Preserve me, O God, for in you I take refuge. I say to the LORD, “You are my Lord; I have no good apart from you.”
I am very weary today. It has been a challenging few weeks with bad news coming from many directions — friends and family afflicted with sickness both rare and mundane, tragic deaths, financial difficulties, and marital strife. There is a veritable sea of suffering all around.
On a milder level, the students in my little home academy are struggling under the weight of the general sense of blah that pervades the post-Christmas winters in our part of the country. The grey and gloomy days, the brief hours of daylight, and the contrast of the dreary days following so closely the former holiday cheer all congeal into a rather sluggish mass of disconsolate attitudes and sibling relations.

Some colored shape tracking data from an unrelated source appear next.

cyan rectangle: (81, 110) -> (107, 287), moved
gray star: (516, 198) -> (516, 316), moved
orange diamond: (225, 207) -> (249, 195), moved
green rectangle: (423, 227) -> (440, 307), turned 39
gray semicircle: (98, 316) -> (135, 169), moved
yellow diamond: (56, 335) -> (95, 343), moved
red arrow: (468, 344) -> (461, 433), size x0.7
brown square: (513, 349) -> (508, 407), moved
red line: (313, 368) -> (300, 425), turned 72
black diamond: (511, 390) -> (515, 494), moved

However, none of this gets to me for long. Oh, I admit, I have my moments. Believe me, I am far from perfect, nor have I yet attained the goal of the upward call in Christ! But what I do have is another year of spiritual training under my belt; a deeper understanding of the goodness and sovereignty of my God and a more intimate communion with Him that lightens the burden of external circumstances.
The LORD is my chosen portion and my cup; you hold my lot. The lines have fallen for me in pleasant places; indeed, I have a beautiful inheritance.
In my fourth decade of life, I am finally beginning to put some meat on the bones of my faith. For the first time, the burden of compassion for suffering loved ones is not overwhelming to me.
Why? Because the lines for me have fallen in pleasant places. My life is not free from conflict; my homeschool is not full of eager, willing students clambering over themselves to excel in a passion of educational ecstasy. My heart is not unaffected by the pain of those around me. My peace exists in spite of these things. I know that all of these trials are temporary. My God, however, is eternal; and it is in Him alone that I find my comfort and strength to go on.
I have set the LORD always before me; because he is at my right hand, I shall not be shaken. Therefore my heart is glad, and my whole being rejoices; my flesh also dwells secure. . .
You make known to me the path of life; in your presence there is fullness of joy; at your right hand are pleasures forevermore. Psalms 16:8-9, 11
I pray that you, too, will find your joy in the Lord today no matter what is going on around you.